Randomized controlled trials (RCTs) are the gold standard for evaluating the efficacy and safety of medical interventions. However, the interpretation of their results is often obscured by an overreliance on relative measures of effect, such as relative risk reduction (RRR) and hazard ratios (HRs). While statistically robust, these measures may mislead clinicians and patients when used in isolation. This article provides a methodological framework for the comprehensive interpretation of treatment effects in RCTs, emphasizing the importance of integrating absolute measures such as absolute risk reduction (ARR), number needed to treat (NNT), annualized NNT (aNNT), and number needed to harm (NNH). Additionally, we explore the conceptual differences between risk-based and rate-based measures, the clinical implications of time-to-event analyses, and the utility of composite metrics such as the likelihood of being helped or harmed (LHH). By adopting a multidimensional approach to effect estimation, researchers and clinicians can enhance the translation of statistical findings into meaningful clinical decisions. This approach also facilitates communication with patients.

1. Introduction

On 2 March 2026, a round table held at the MDPI headquarters in Basel, Switzerland (St. Alban-Anlage 66), brought together Prof. Francesco Locatelli, Prof. Jolanta Małyszko, Prof. Michel Jadoul, and Dr. Giovanni Tripepi to discuss key methodological issues related to the presentation and interpretation of data from randomized clinical trials (RCTs). These issues were originally raised in the Editorial by Prof. V.M. Campese entitled “Truth and Pitfalls of Evidence-Based Medicine” [1], and provided the conceptual framework for the present paper.

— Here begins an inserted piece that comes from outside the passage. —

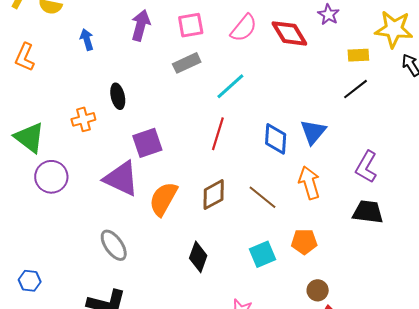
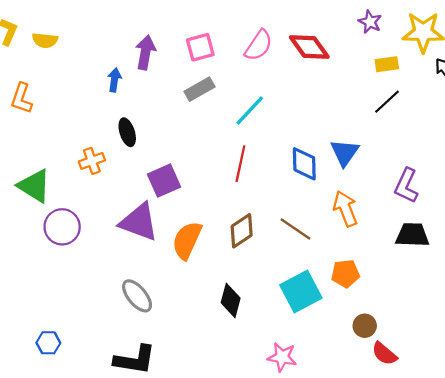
purple star: (328, 15) -> (370, 22), moved
blue arrow: (87, 39) -> (114, 80), moved, turned 30
cyan square: (262, 254) -> (301, 292), size x1.4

RCTs are central to evidence-based medicine, providing high-quality data on the efficacy and safety of interventions. Despite their methodological rigor, the way results are reported and interpreted often limits their applicability and usability in everyday clinical practice. A persistent issue is the emphasis on relative measures of effect, particularly relative risk (RR) and hazard ratios (HR), without sufficient consideration of absolute measures. Relative measures are appealing because they tend to magnify perceived treatment benefits. However, they do not convey the actual magnitude of benefit or harm experienced by patients. This disconnect can lead to misinterpretation, suboptimal decision-making, and even ethical concerns when trial results are translated into clinical practice. This article examines the key effect measures used in RCTs, highlighting their strengths, limitations, and appropriate interpretation.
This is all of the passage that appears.